*Jawapos, 21 Feb 05 | Phone Nuryadin
BELUM habis kekecewaan masyarakat karena kinerja 100 hari pemerintahan SBY-Kalla belum memperlihatkan hasil nyata, rakyat harus kembali shock dengan rencana kenaikan harga BBM sekitar 30-40 persen.
Rakyat pun harus bersiap-siap menanggung dampak atas kenaikan tersebut terhadap harga makanan, biaya transportasi, dan kebutuhan pokok lain. Saat ini, harga kebutuhan pokok bahkan telah beranjak naik antara 5-10 persen.
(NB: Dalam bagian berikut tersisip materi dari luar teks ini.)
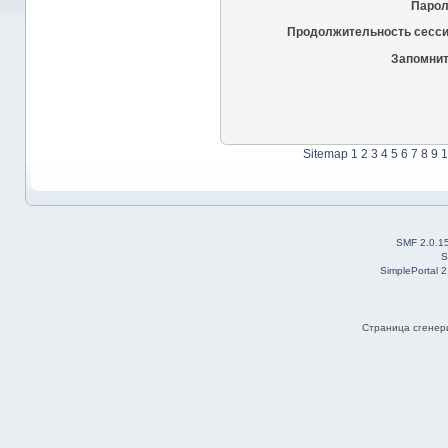
Парол
Продолжительность сесси
Запомнит
Sitemap
1
2
3
4
5
6
7
8
9
1
SMF 2.0.1
S
SimplePortal 
Страница сгенери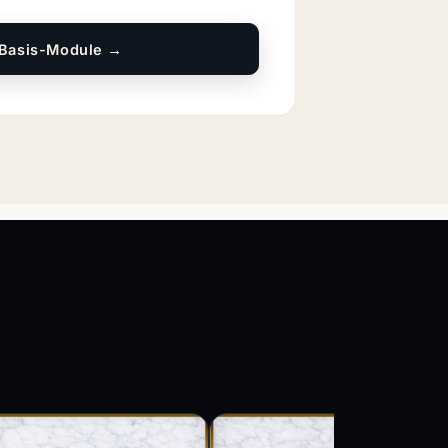
 Basis-Module →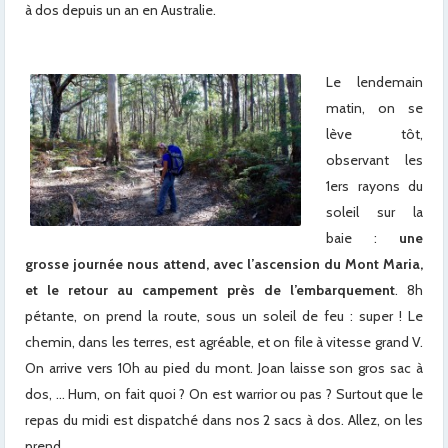
à dos depuis un an en Australie.
Le lendemain
matin, on se
lève tôt,
observant les
1ers rayons du
soleil sur la
baie :
une
grosse journée nous attend, avec l’ascension du Mont Maria,
et le retour au campement près de l’embarquement
. 8h
pétante, on prend la route, sous un soleil de feu : super ! Le
chemin, dans les terres, est agréable, et on file à vitesse grand V.
On arrive vers 10h au pied du mont. Joan laisse son gros sac à
dos, … Hum, on fait quoi ? On est warrior ou pas ? Surtout que le
repas du midi est dispatché dans nos 2 sacs à dos. Allez, on les
prend.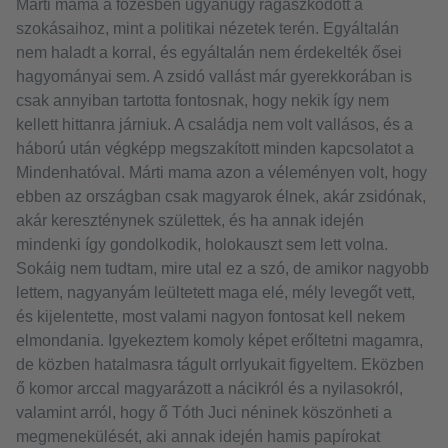
Márti mama a főzésben ugyanúgy ragaszkodott a
szokásaihoz, mint a politikai nézetek terén. Egyáltalán
nem haladt a korral, és egyáltalán nem érdekelték ősei
hagyományai sem. A zsidó vallást már gyerekkorában is
csak annyiban tartotta fontosnak, hogy nekik így nem
kellett hittanra járniuk. A családja nem volt vallásos, és a
háború után végképp megszakított minden kapcsolatot a
Mindenhatóval. Márti mama azon a véleményen volt, hogy
ebben az országban csak magyarok élnek, akár zsidónak,
akár kereszténynek születtek, és ha annak idején
mindenki így gondolkodik, holokauszt sem lett volna.
Sokáig nem tudtam, mire utal ez a szó, de amikor nagyobb
lettem, nagyanyám leültetett maga elé, mély levegőt vett,
és kijelentette, most valami nagyon fontosat kell nekem
elmondania. Igyekeztem komoly képet erőltetni magamra,
de közben hatalmasra tágult orrlyukait figyeltem. Eközben
ő komor arccal magyarázott a nácikról és a nyilasokról,
valamint arról, hogy ő Tóth Juci néninek köszönheti a
megmenekülését, aki annak idején hamis papírokat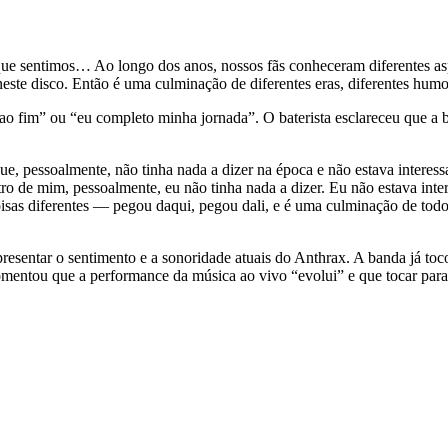
sentimos… Ao longo dos anos, nossos fãs conheceram diferentes aspecto
te disco. Então é uma culminação de diferentes eras, diferentes humore
 ao fim” ou “eu completo minha jornada”. O baterista esclareceu que a 
e, pessoalmente, não tinha nada a dizer na época e não estava interes
o de mim, pessoalmente, eu não tinha nada a dizer. Eu não estava int
sas diferentes — pegou daqui, pegou dali, e é uma culminação de todos 
epresentar o sentimento e a sonoridade atuais do Anthrax. A banda já to
mentou que a performance da música ao vivo “evolui” e que tocar para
Pertanyaannya, apakah kenaikan harga BBM yang sangat tinggi telah menjadi pilihan terakhir pemerintah untuk menyelamatkan anggaran?
Memang harus diakui, kenaikan harga minyak dunia telah meningkatkan beban anggaran, terutama membengkaknya beban subsidi BBM. Dengan perubahan asumsi harga minyak dari USD 24 menjadi USD 35 per barel, misalnya, beban subsidi akan meningkat sekitar Rp 44 triliun. Tetapi, langkah pemerintah yang mengalihkan sebagian besar beban tersebut kepada rakyat merupakan pilihan tidak adil dan tidak bertanggung jawab.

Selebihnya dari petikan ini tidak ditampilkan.